Instructions for the task
With all pictures omitted, return verbatim the lines from the beginning of the records below through the line containing "tiempo de duración".

Working data
- Opening Delimiter -
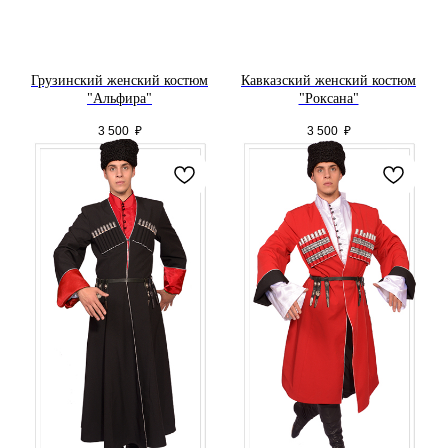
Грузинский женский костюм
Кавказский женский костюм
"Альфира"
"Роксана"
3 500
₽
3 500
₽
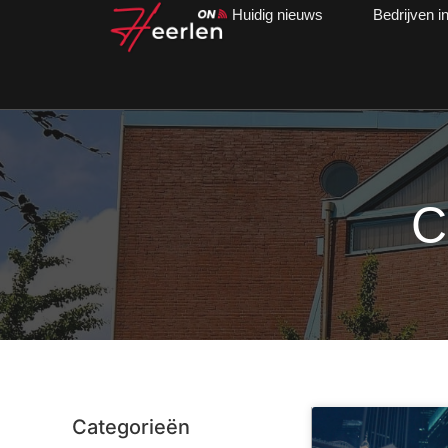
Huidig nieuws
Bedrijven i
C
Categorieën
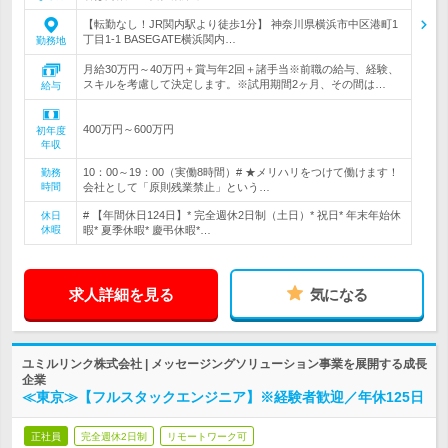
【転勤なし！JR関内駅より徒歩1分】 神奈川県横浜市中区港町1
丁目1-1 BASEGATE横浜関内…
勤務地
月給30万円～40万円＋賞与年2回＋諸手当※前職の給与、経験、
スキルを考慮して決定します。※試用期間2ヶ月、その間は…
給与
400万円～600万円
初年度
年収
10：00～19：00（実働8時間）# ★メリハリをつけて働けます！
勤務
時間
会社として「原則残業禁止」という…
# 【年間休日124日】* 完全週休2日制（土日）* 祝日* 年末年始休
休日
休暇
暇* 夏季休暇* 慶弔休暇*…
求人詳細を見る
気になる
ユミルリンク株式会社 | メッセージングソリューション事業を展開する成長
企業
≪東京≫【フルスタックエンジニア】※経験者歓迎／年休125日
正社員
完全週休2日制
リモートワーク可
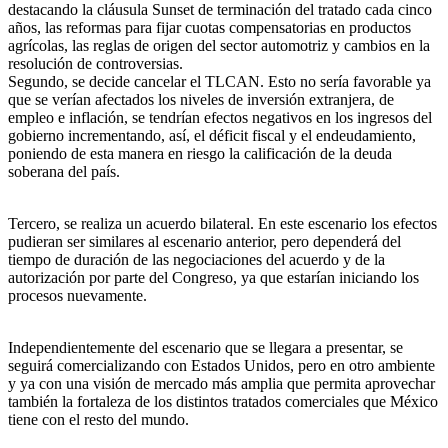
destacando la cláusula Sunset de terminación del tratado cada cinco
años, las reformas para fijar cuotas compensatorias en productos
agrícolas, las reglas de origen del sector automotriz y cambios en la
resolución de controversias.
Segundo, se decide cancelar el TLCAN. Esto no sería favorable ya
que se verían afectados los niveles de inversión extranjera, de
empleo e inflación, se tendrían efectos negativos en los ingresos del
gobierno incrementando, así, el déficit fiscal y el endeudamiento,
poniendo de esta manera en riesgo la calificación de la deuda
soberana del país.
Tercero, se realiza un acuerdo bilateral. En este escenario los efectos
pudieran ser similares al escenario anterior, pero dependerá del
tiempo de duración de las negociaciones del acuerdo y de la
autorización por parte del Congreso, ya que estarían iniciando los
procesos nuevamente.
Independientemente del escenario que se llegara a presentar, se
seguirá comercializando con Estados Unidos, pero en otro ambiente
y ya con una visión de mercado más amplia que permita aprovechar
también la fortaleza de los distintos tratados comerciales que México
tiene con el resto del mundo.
- Closing Delimiter -
Answer section
Грузинский женский костюм
Кавказский женский костюм
"Альфира"
"Роксана"
3 500
₽
3 500
₽
Huidig nieuws
Bedrijven i
C
Categorieën
【転勤なし！JR関内駅より徒歩1分】 神奈川県横浜市中区港町1
丁目1-1 BASEGATE横浜関内…
勤務地
月給30万円～40万円＋賞与年2回＋諸手当※前職の給与、経験、
スキルを考慮して決定します。※試用期間2ヶ月、その間は…
給与
400万円～600万円
初年度
年収
10：00～19：00（実働8時間）# ★メリハリをつけて働けます！
勤務
時間
会社として「原則残業禁止」という…
# 【年間休日124日】* 完全週休2日制（土日）* 祝日* 年末年始休
休日
休暇
暇* 夏季休暇* 慶弔休暇*…
求人詳細を見る
気になる
ユミルリンク株式会社 | メッセージングソリューション事業を展開する成長
企業
≪東京≫【フルスタックエンジニア】※経験者歓迎／年休125日
正社員
完全週休2日制
リモートワーク可
destacando la cláusula Sunset de terminación del tratado cada cinco
años, las reformas para fijar cuotas compensatorias en productos
agrícolas, las reglas de origen del sector automotriz y cambios en la
resolución de controversias.
Segundo, se decide cancelar el TLCAN. Esto no sería favorable ya
que se verían afectados los niveles de inversión extranjera, de
empleo e inflación, se tendrían efectos negativos en los ingresos del
gobierno incrementando, así, el déficit fiscal y el endeudamiento,
poniendo de esta manera en riesgo la calificación de la deuda
soberana del país.
Tercero, se realiza un acuerdo bilateral. En este escenario los efectos
pudieran ser similares al escenario anterior, pero dependerá del
tiempo de duración de las negociaciones del acuerdo y de la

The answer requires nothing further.